What can we expect to see happen in healthcare IT and the management of data this year? Based on the momentum we’re seeing, and the feedback we’re receiving in Canada and worldwide, here’s our outlook for 2019.

The growing importance of community care: Healthcare planners know that better healthcare in the community results in fewer hospital admissions. It also results in faster discharges from hospitals, with fewer patients staying in ALC beds. Slowly but surely, we’re seeing provincial governments increase their spending on nursing homes, home care and other forms of community care.

Consumer and patient-centric applications: Moving care to the community and becoming more patient-centric means a focus on enabling technologies like Remote Patient Monitoring, e-Referrals, and Medication Reconciliation. These systems help to connect caregivers and patients, and lead to higher-quality care. RPM also empowers patients to play a more active role in the management of their personal health, resulting in better outcomes.

A patient bill of digital rights: In the decision McInerney v. MacDonald, 1993, the Supreme Court of Canada made it clear that the information in a patient’s medical record belongs to that patient. Patients have a right to see the content of their record at any time and for any reason, subject to certain exceptions (e.g. if there is likelihood of harm to the patient). Nevertheless, it hasn’t been easy for patients to gain access to their records. As a result, in 2019, we’re likely to see a more cohesive lobby for an official patient bill of digital rights, and the continued growth of patient portals.

Enhancing technology’s value: Health organizations have found it challenging to realize the maximum value from their use of information technology. Some well recognized causes include the complexity of healthcare and of technology, and inadequate attention to fundamentals such as clinician-driven implementations and change management. Close alignment between the technology and the clinical/business direction in which the organization is growing and changing is also critical.
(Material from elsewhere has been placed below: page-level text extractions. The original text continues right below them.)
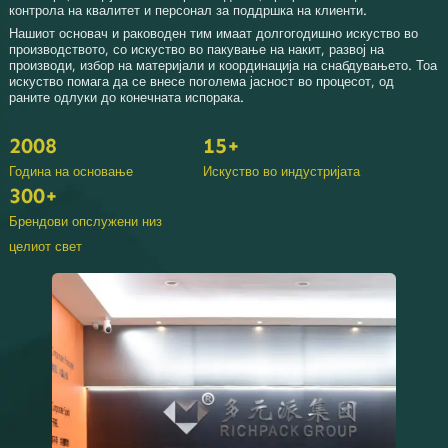
контрола на квалитет и персонал за поддршка на клиенти.
Нашиот основач и раководен тим имаат долгогодишно искуство во
производството, со искуство во пакување на накит, развој на
производи, избор на материјали и координација на снабдувањето. Тоа
искуство помага да се внесе поголема јасност во процесот, од
раните одлуки до конечната испорака.
2008
15+
Година на основање
Искуство во индустријата
300+
Брендови опслужени низ
целиот свет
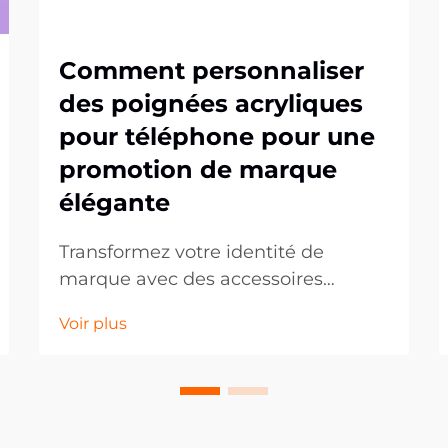
Comment personnaliser
des poignées acryliques
pour téléphone pour une
promotion de marque
élégante
Transformez votre identité de
marque avec des accessoires
téléphoniques personnalisés. Dans
Voir plus
un monde axé sur le numérique, les
accessoires mobiles sont devenus
des outils marketing puissants qui
vont au-delà de la simple
fonctionnalité. Les poignées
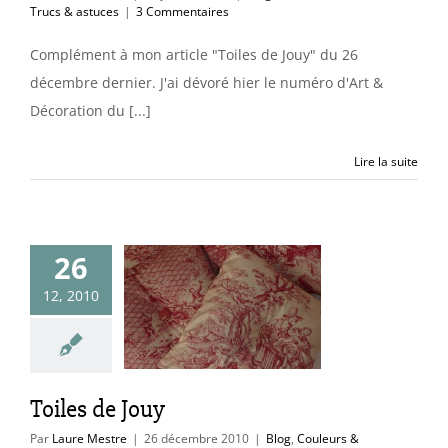
Trucs & astuces
|
3 Commentaires
Complément à mon article "Toiles de Jouy" du 26
décembre dernier. J'ai dévoré hier le numéro d'Art &
Décoration du [...]
Lire la suite
26
12, 2010
les de Jouy
uleurs & matières
Toiles de Jouy
Par
Laure Mestre
|
26 décembre 2010
|
Blog
,
Couleurs &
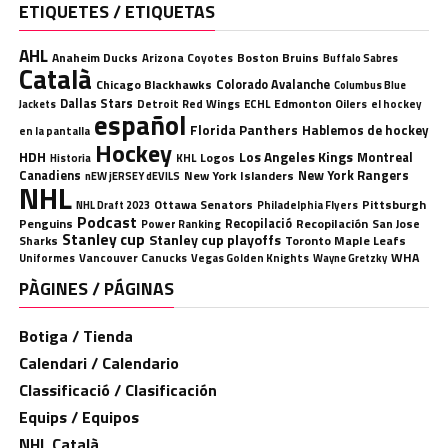
ETIQUETES / ETIQUETAS
AHL
Anaheim Ducks
Boston Bruins
Arizona Coyotes
Buffalo Sabres
Català
Chicago Blackhawks
Colorado Avalanche
Columbus Blue
Dallas Stars
Detroit Red Wings
ECHL
Edmonton Oilers
el hockey
Jackets
español
Florida Panthers
Hablemos de hockey
en la pantalla
Hockey
HDH
Los Angeles Kings
Montreal
Logos
KHL
Historia
Canadiens
New York Rangers
New York Islanders
nEW jERSEY dEVILS
NHL
Ottawa Senators
Pittsburgh
Philadelphia Flyers
NHL Draft 2023
Podcast
Penguins
Recopilació
Recopilación
San Jose
Power Ranking
Stanley cup
Stanley cup playoffs
Sharks
Toronto Maple Leafs
WHA
Uniformes
Vancouver Canucks
Vegas Golden Knights
Wayne Gretzky
PÀGINES / PÁGINAS
Botiga / Tienda
Calendari / Calendario
Classificació / Clasificación
Equips / Equipos
NHL Català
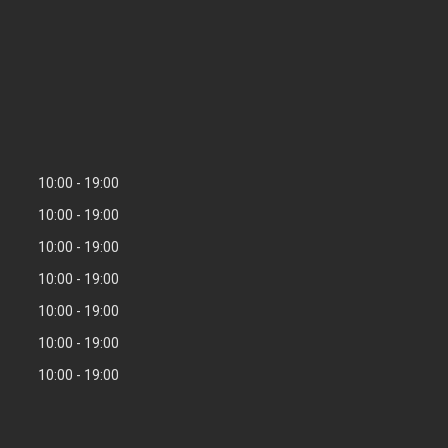
10:00
19:00
10:00
19:00
10:00
19:00
10:00
19:00
10:00
19:00
10:00
19:00
10:00
19:00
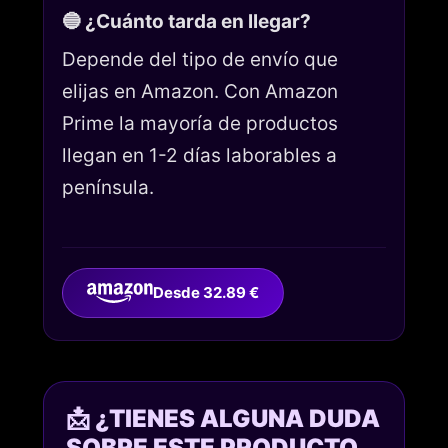
🔵 ¿Cuánto tarda en llegar?
Depende del tipo de envío que
elijas en Amazon. Con Amazon
Prime la mayoría de productos
llegan en 1-2 días laborables a
península.
Desde 32.89 €
📩 ¿TIENES ALGUNA DUDA
SOBRE ESTE PRODUCTO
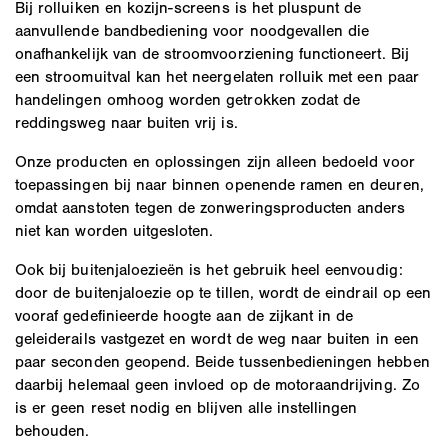
Bij rolluiken en kozijn-screens is het pluspunt de
aanvullende bandbediening voor noodgevallen die
onafhankelijk van de stroomvoorziening functioneert. Bij
een stroomuitval kan het neergelaten rolluik met een paar
handelingen omhoog worden getrokken zodat de
reddingsweg naar buiten vrij is.
Onze producten en oplossingen zijn alleen bedoeld voor
toepassingen bij naar binnen openende ramen en deuren,
omdat aanstoten tegen de zonweringsproducten anders
niet kan worden uitgesloten.
Ook bij buitenjaloezieën is het gebruik heel eenvoudig:
door de buitenjaloezie op te tillen, wordt de eindrail op een
vooraf gedefinieerde hoogte aan de zijkant in de
geleiderails vastgezet en wordt de weg naar buiten in een
paar seconden geopend. Beide tussenbedieningen hebben
daarbij helemaal geen invloed op de motoraandrijving. Zo
is er geen reset nodig en blijven alle instellingen
behouden.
This situation will improve in 2019. There will be a more focused effort on solution adoption by physicians, nurse practitioners and other clinicians as they come to recognize tangible value from information technology. Organizations will rely on vendors to ensure the technology is designed with interoperability in its DNA to enable ease of use.

Managing medical devices: After extensive media coverage into the problems with medical devices this year, Canada’s health minister has vowed to strengthen oversight of certain devices such as pacemakers, implants and insulin pumps.

The rise of artificial intelligence: AI will move from hype to reality, helping clinicians identify patients for clinical trials or moving urgent cases to the top of radiology reading lists. As well, AI will become important parts of safety and security systems, automating the safe use of medical devices, software and hardware.

Shared services: We anticipate smaller provinces and health authorities will struggle with the costs and human resources needed to implement new systems, such as smart hospital software and hardware, and electronic systems to improve community care. They will likely move towards inter-provincial efforts. For example, the Atlantic provinces may make combined decisions about investments.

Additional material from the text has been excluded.